■ **What you will do**:
Please go line by line and repeat the data below exactly, with no images.

■ **Source data**:
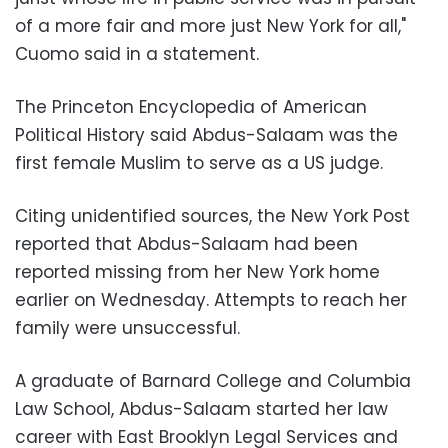
of a more fair and more just New York for all,"
Cuomo said in a statement.
The Princeton Encyclopedia of American
Political History said Abdus-Salaam was the
first female Muslim to serve as a US judge.
Citing unidentified sources, the New York Post
reported that Abdus-Salaam had been
reported missing from her New York home
earlier on Wednesday. Attempts to reach her
family were unsuccessful.
A graduate of Barnard College and Columbia
Law School, Abdus-Salaam started her law
career with East Brooklyn Legal Services and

■ **Problem solution**:
of a more fair and more just New York for all,"
Cuomo said in a statement.
The Princeton Encyclopedia of American
Political History said Abdus-Salaam was the
first female Muslim to serve as a US judge.
Citing unidentified sources, the New York Post
reported that Abdus-Salaam had been
reported missing from her New York home
earlier on Wednesday. Attempts to reach her
family were unsuccessful.
A graduate of Barnard College and Columbia
Law School, Abdus-Salaam started her law
career with East Brooklyn Legal Services and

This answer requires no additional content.